== Task to complete ==
Report each line of the records below that holds the word "έχετε".

== Records for processing ==
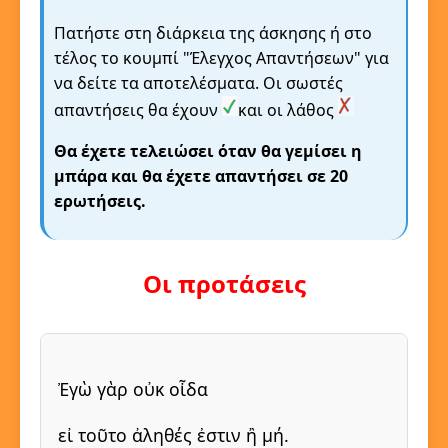
Πατήστε στη διάρκεια της άσκησης ή στο
τέλος το κουμπί "Έλεγχος Απαντήσεων" για
να δείτε τα αποτελέσματα. Οι σωστές
απαντήσεις θα έχουν
και οι λάθος
Θα έχετε τελειώσει όταν θα γεμίσει η
μπάρα και θα έχετε απαντήσει σε 20
ερωτήσεις.
Οι προτάσεις
Ἐγὼ γὰρ οὐκ οἶδα
εἰ τοῦτο ἀληθές ἐστιν ἢ μή.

== Solution ==
Θα έχετε τελειώσει όταν θα γεμίσει η
μπάρα και θα έχετε απαντήσει σε 20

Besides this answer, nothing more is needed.